PRESCOTT The implementation this year of a new graduation policy at Prescott High School has many students and parents up in arms.
The policy goes into effect this year for seniors who were eighth-graders when a school site council committee designed it.
While eliminating valedictorian and salutatorian honors, committee members said (according to minutes from their Dec. 15, 2001, meeting), the policy also helps eliminate competition between students.
Rather than encouraging students to best one another, it encourages them to work toward a standard.
Several students and parents who spoke to the district Governing Board during an April 4 meeting said they believe the policy is unfair, that competition is part of life and that the policy puts higher-achieving students at a disadvantage when looking for scholarships that require class ranking notification.
Several college financial aid officials said, however, that the use of class ranking as a determining factor for whether a student receives merit-based scholarships, as opposed to need-based, is obsolete.
Vikki Gill, who has been director of financial aid at Yavapai College for 26 years, said that Yavapai College staff has stopped considering class ranking to determine scholarship eligibility.
"It's not as reliable an indicator as GPA is," she said, explaining that ranking has a lot to do with the size of the school.
For example, in a graduating class of 20 people (approximately the size of Mayer High School's graduating class this year), the highest-ranking student may have a lower GPA than the highest-ranking student in a class of 450 graduates.
With all the small high schools in Yavapai County that filter into Yavapai College, Gill and her staff focus more on GPA and a student's presentation in his cover letter.
However, she said, "Community colleges are so different from public four-year and private four-year colleges."
Martha Byrd, dean of undergraduate admissions at Arizona State University, agreed.
Though the indexing system ASU staff use takes class ranking into account in some cases as well as GPA and standardized test scores in all cases not having a ranking will not negatively affect a student's chances of receiving merit-based money, she said.
"If we have no way to confirm it," she said of a class ranking, "It's hard to use it."
"But we look at other criteria. We don't base (financial aid) solely on that (ranking)," she said.
Laura Jauron, a senior financial aid counselor for Northern Arizona University, said her staff generally looks at a student's SAT scores and GPA, too.
The ranking, she said, "is not part of the criteria. If they're a 4.0, it doesn't matter whether they were recognized at their school or not."
Similarly, if a student has a 3.8 GPA and great SAT scores, he may be eligible for just as much financial aid as a 4.0 student.
A weighted GPA, she pointed out, is going to be the same regardless of what a student's class ranking is.
Dan Lupin, director of financial aid at Embry-Riddle Aeronautical University, said the three primary points of information the admissions office looks at when deciding whether to admit students include class ranking, GPA and SAT scores.
However, in determining the amount of financial aid a student might receive, the financial aid staff look at which programs a student's has an interest.
All four financial aid/admissions officials said that class ranking may play a role in receiving private scholarships.

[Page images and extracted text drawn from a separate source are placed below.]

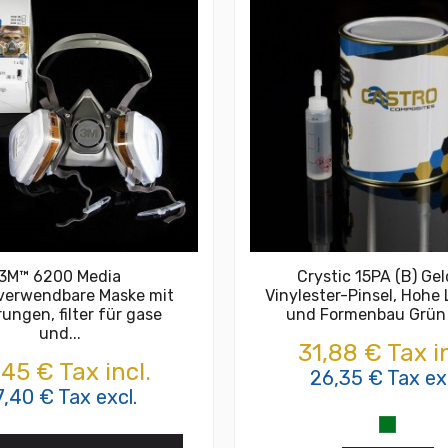
3M™ 6200 Media
Crystic 15PA (B) Ge
verwendbare Maske mit
Vinylester-Pinsel, Hohe
rungen, filter für gase
und Formenbau Grün
und...
31,88 € Tax in
,45 € Tax incl.
26,35 € Tax exc
7,40 € Tax excl.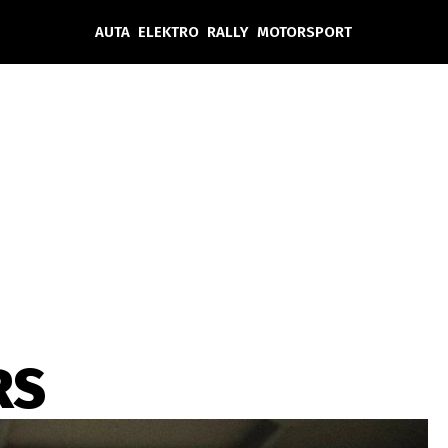
AUTA
ELEKTRO
RALLY
MOTORSPORT
Auta
Elektro
Rally
Motorsport
Testy aut
Novinky ze světa EV
Ostatní
Pit Lane
Novinky
Testy elektromobilů
Tiskovky
Češi v akci
Eko
Trh s elektromobily
Rozhovory
FIA CEZ & Poháry
Spy
Dakar
Mezinárodní scéna
Historie
Z domova
Zajímavosti
Ze světa
Technika
Ekonomika
RS
Český trh
Tuning
Profi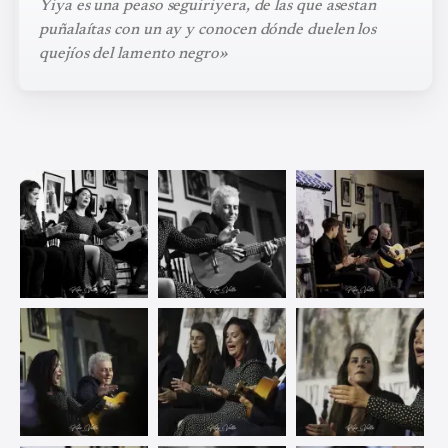
Yiya es una peaso seguiriyera, de las que asestan
puñalaítas con un ay y conocen dónde duelen los
quejíos del lamento negro»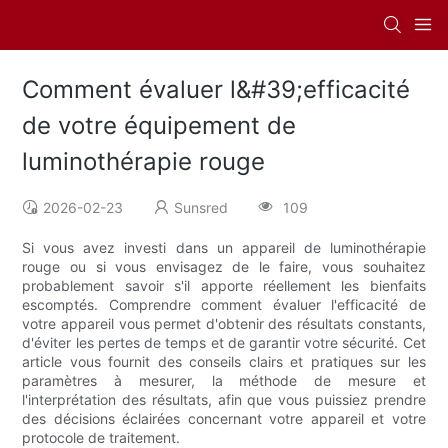
Comment évaluer l&#39;efficacité
de votre équipement de
luminothérapie rouge
2026-02-23
Sunsred
109
Si vous avez investi dans un appareil de luminothérapie
rouge ou si vous envisagez de le faire, vous souhaitez
probablement savoir s'il apporte réellement les bienfaits
escomptés. Comprendre comment évaluer l'efficacité de
votre appareil vous permet d'obtenir des résultats constants,
d'éviter les pertes de temps et de garantir votre sécurité. Cet
article vous fournit des conseils clairs et pratiques sur les
paramètres à mesurer, la méthode de mesure et
l'interprétation des résultats, afin que vous puissiez prendre
des décisions éclairées concernant votre appareil et votre
protocole de traitement.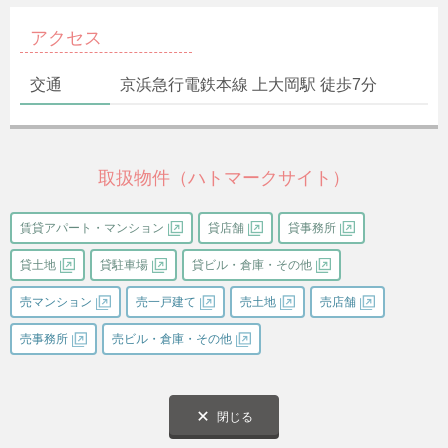
アクセス
交通
京浜急行電鉄本線 上大岡駅 徒歩7分
取扱物件（ハトマークサイト）
賃貸アパート・マンション
貸店舗
貸事務所
貸土地
貸駐車場
貸ビル・倉庫・その他
売マンション
売一戸建て
売土地
売店舗
売事務所
売ビル・倉庫・その他
閉じる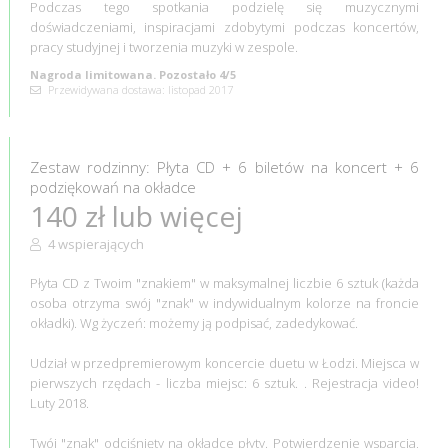
Podczas tego spotkania podzielę się muzycznymi
doświadczeniami, inspiracjami zdobytymi podczas koncertów,
pracy studyjnej i tworzenia muzyki w zespole.
Nagroda limitowana. Pozostało 4/5
Przewidywana dostawa: listopad 2017
Zestaw rodzinny: Płyta CD + 6 biletów na koncert + 6
podziękowań na okładce
140 zł lub więcej
4 wspierających
Płyta CD z Twoim "znakiem" w maksymalnej liczbie 6 sztuk (każda
osoba otrzyma swój "znak" w indywidualnym kolorze na froncie
okładki). Wg życzeń: możemy ją podpisać, zadedykować.
Udział w przedpremierowym koncercie duetu w Łodzi. Miejsca w
pierwszych rzędach - liczba miejsc: 6 sztuk. . Rejestracja video!
Luty 2018.
Twój "znak" odciśnięty na okładce płyty. Potwierdzenie wsparcia,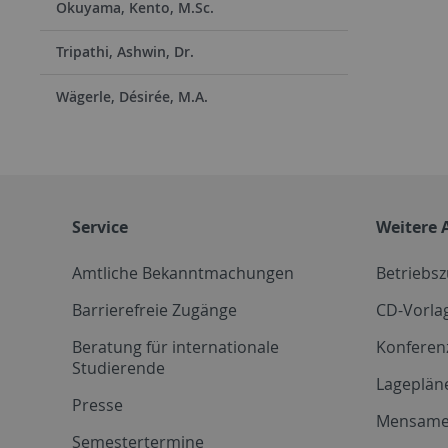
Okuyama, Kento, M.Sc.
Tripathi, Ashwin, Dr.
Wägerle, Désirée, M.A.
Service
Weitere 
Amtliche Bekanntmachungen
Betriebs
Barrierefreie Zugänge
CD-Vorla
Beratung für internationale
Konferen
Studierende
Lageplän
Presse
Mensam
Semestertermine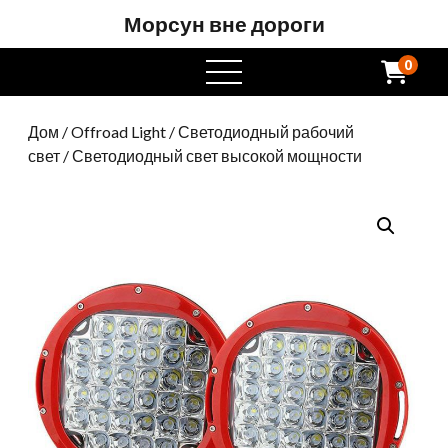
Морсун вне дороги
0
Открытое
меню
Дом
/
Offroad Light
/
Светодиодный рабочий
свет
/ Светодиодный свет высокой мощности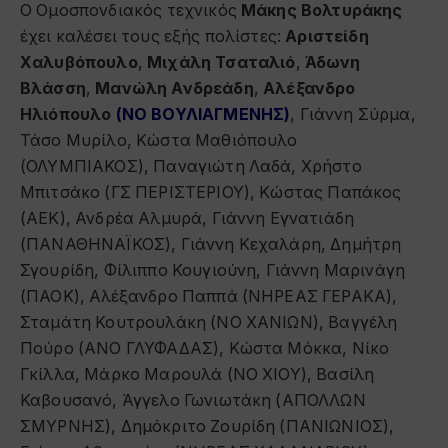
Ο Ομοσπονδιακός τεχνικός
Μάκης Βολτυράκης
έχει καλέσει τους εξής πολίστες:
Αριστείδη
Χαλυβόπουλο
,
Μιχάλη Τσαταλιό
,
Άδωνη
Βλάσση
,
Μανώλη Ανδρεάδη
,
Αλέξανδρο
Ηλιόπουλο
(ΝΟ ΒΟΥΛΙΑΓΜΕΝΗΣ)
, Γιάννη Σύρμα,
Τάσο Μυρίλο, Κώστα Μαθιόπουλο
(ΟΛΥΜΠΙΑΚΟΣ), Παναγιώτη Λαδά, Χρήστο
Μπιτσάκο (ΓΣ ΠΕΡΙΣΤΕΡΙΟΥ), Κώστας Παπάκος
(ΑΕΚ), Ανδρέα Αλμυρά, Γιάννη Εγνατιάδη
(ΠΑΝΑΘΗΝΑΪΚΟΣ), Γιάννη Κεχαλάρη, Δημήτρη
Σγουρίδη, Φίλιππο Κουγιούνη, Γιάννη Μαρινάγη
(ΠΑΟΚ), Αλέξανδρο Παππά (ΝΗΡΕΑΣ ΓΕΡΑΚΑ),
Σταμάτη Κουτρουλάκη (ΝΟ ΧΑΝΙΩΝ), Βαγγέλη
Πούρο (ΑΝΟ ΓΛΥΦΑΔΑΣ), Κώστα Μόκκα, Νίκο
Γκίλλα, Μάρκο Μαρουλά (ΝΟ ΧΙΟΥ), Βασίλη
Καβουσανό, Άγγελο Γωνιωτάκη (ΑΠΟΛΛΩΝ
ΣΜΥΡΝΗΣ), Δημόκριτο Ζουρίδη (ΠΑΝΙΩΝΙΟΣ),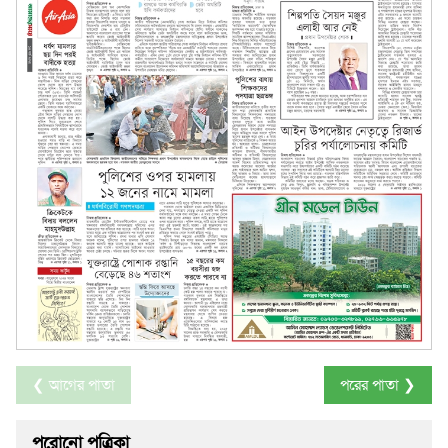
❮ আগের পাতা
পরের পাতা ❯
পুরোনো পত্রিকা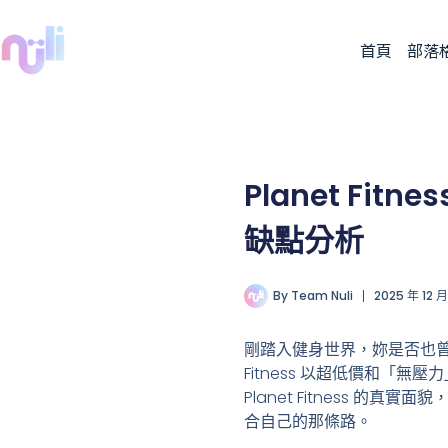
首頁
部落
Planet Fit
缺點分析
By
Team Nuli
2025 年 12 
剛踏入健身世界，妳是否也曾在
Fitness 以超低價和
Planet Fitness 的
合自己的那條路。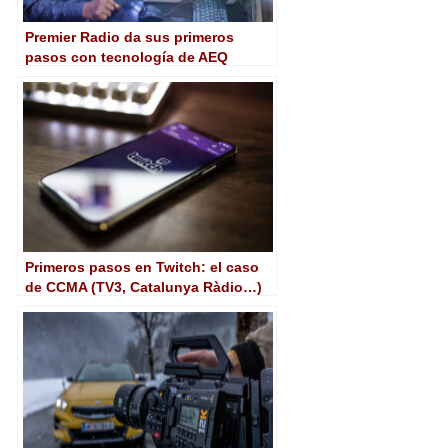
Premier Radio da sus primeros
pasos con tecnología de AEQ
Primeros pasos en Twitch: el caso
de CCMA (TV3, Catalunya Ràdio…)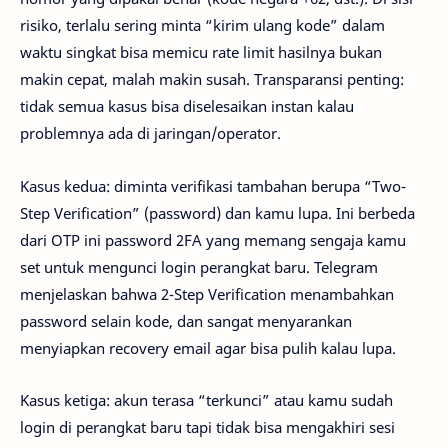
risiko, terlalu sering minta “kirim ulang kode” dalam
waktu singkat bisa memicu rate limit hasilnya bukan
makin cepat, malah makin susah. Transparansi penting:
tidak semua kasus bisa diselesaikan instan kalau
problemnya ada di jaringan/operator.
Kasus kedua: diminta verifikasi tambahan berupa “Two-
Step Verification” (password) dan kamu lupa. Ini berbeda
dari OTP ini password 2FA yang memang sengaja kamu
set untuk mengunci login perangkat baru. Telegram
menjelaskan bahwa 2-Step Verification menambahkan
password selain kode, dan sangat menyarankan
menyiapkan recovery email agar bisa pulih kalau lupa.
Kasus ketiga: akun terasa “terkunci” atau kamu sudah
login di perangkat baru tapi tidak bisa mengakhiri sesi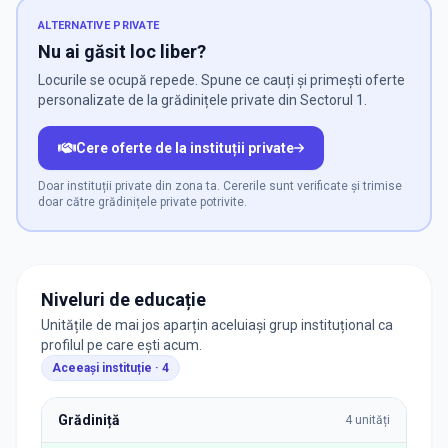
ALTERNATIVE PRIVATE
Nu ai găsit loc liber?
Locurile se ocupă repede. Spune ce cauți și primești oferte
personalizate de la grădinițele private din Sectorul 1.
Cere oferte de la instituții private
Doar instituții private din zona ta. Cererile sunt verificate și trimise
doar către grădinițele private potrivite.
Niveluri de educație
Unitățile de mai jos aparțin aceluiași grup instituțional ca
profilul pe care ești acum.
Aceeași instituție ·
4
Grădiniță
4
unități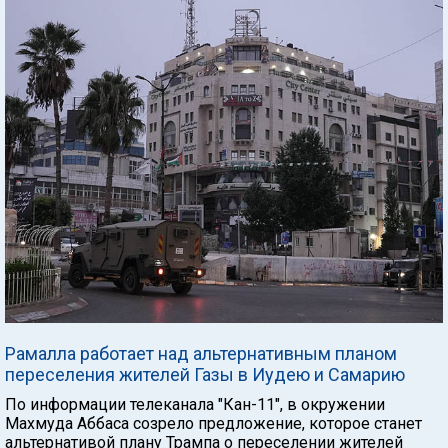
Рамалла работает над альтернативным планом
переселения жителей Газы в Иудею и Самарию
По информации телеканала "Кан-11", в окружении
Махмуда Аббаса созрело предложение, которое станет
альтернативой плану Трампа о переселении жителей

Also, Gill said class ranking plays no role in federal financial aid, which is primarily need-based. To receive federal aid, a student must have passing grades, but must not necessarily be at the top of his class.
Although the school site council, not the district governing board, typically sets graduation policies, parents and students have brought this issue to the board because the site council already approved it, and many parents and students believe, it's not the best thing for students.
During an April 4 meeting, PHS Principal Totsy McCraley said, "Four years ago, PHS faculty and staff were concerned about the competition that goes along with how students were selected for top 10 candidacy."
Also, calculating which students really were the "best" which had the highest grade-point-average and the most honors proved difficult because of Advanced Placement courses, which offer one more grade point than traditional courses do, and because of extracurricular activity participation.
McCraley and PHS Counselor Judy Martinez said school personnel had worked to make students in the class of 2006 aware of the new policy since those students were in eighth grade; however, many of the students and parents at the April 4 meeting claimed they didn't know anything about it until it was too late for the students to earn all the points necessary.
Board Member Tom Staley said this past week that he believes the Governing Board needs to make a decision as soon as possible for this year's graduating class and then make a more permanent policy.
For this year, he said, he'd like the board to approve the reinstatement of valedictorian and salutatorian honors, a ranking for all graduating students, elimination of the extra two credits currently required for "graduation with distinction," recognition of the top 5 percent of this year's class, to allow a National Honors Society representative to speak at graduation and to widely disseminate, in writing, all changes to the policy.
The Governing Board may vote on a motion regarding this policy at its meeting Tuesday evening. That meeting will be at 5:30 p.m. in the district office, 146 S. Granite St.